Blue Velvet (1986)

blue-velvetDavid Lynch’s entertaining Hitchockian thriller. Just forget the trite theme about “the underbelly of small towns” that some writers get stuck on here. You’d have to be defective to be surprised by the notion that people are freaky everywhere. The placid setting here largely serves as contrast to the brutality. Blue Velvet, above all else, like most Lynch films, is about mystery. Kyle MacLachlan’s Jeffrey Beaumont is the definitive Lynchian hero: a character who loves mystery for its own sake. When he finds a severed ear in the grass in his little Andy Griffith timber town, he doesn’t independently pursue the case (after turning over the ear to the police) out of any sense of justice. He’s not a wannabe cop or an avenger. His fetish is secrets. He just wants to press his nose against the glass and see, as he puts it, “something that was always hidden”. His troubles start when the people on whom he’s spying (a demonic Dennis Hopper and a sad-eyed Isabella Rossellini) see him.

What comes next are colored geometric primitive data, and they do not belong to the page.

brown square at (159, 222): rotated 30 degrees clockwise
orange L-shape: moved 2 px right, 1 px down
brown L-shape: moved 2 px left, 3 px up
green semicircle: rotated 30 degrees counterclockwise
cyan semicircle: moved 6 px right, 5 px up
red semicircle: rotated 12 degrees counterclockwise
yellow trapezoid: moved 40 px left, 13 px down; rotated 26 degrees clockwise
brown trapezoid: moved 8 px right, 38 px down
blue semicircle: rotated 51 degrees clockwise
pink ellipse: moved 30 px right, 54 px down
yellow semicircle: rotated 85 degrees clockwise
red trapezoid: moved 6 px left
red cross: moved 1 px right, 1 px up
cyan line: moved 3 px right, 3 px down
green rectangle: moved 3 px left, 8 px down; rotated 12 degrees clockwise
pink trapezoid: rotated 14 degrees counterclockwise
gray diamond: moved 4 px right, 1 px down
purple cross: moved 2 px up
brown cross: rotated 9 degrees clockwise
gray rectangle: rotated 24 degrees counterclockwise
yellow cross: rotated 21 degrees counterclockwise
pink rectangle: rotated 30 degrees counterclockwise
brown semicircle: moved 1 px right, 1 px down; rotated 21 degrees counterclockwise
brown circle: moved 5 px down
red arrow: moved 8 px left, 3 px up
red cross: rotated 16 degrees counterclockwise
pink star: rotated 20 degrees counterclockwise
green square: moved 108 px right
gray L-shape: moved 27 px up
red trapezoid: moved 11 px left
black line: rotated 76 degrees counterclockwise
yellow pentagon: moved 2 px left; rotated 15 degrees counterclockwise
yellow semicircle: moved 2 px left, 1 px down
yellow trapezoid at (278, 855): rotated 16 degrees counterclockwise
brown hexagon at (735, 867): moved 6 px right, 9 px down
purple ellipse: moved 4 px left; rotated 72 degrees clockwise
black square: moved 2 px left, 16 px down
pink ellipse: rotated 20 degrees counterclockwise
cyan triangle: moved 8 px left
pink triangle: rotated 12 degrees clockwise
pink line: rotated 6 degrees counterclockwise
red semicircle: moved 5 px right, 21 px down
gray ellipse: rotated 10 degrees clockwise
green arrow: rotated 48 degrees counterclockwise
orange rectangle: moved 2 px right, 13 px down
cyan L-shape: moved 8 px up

This movie was a comeback for both Lynch and Dennis Hopper. Lynch’s previous film, Dune, was a mega-budget flop, the kind of disaster that ends careers. After that, he wanted to make a more personal film over which, unlike on Dune, he had complete artistic control and he took a reduced salary and a small budget to get it. As for Hopper, by the 80s, everyone wrote him off as a drug and alcoholism casualty, and his performance here as Frank Booth, the nastiest and most quotable movie villain of the decade, reminded everyone that he was still vital.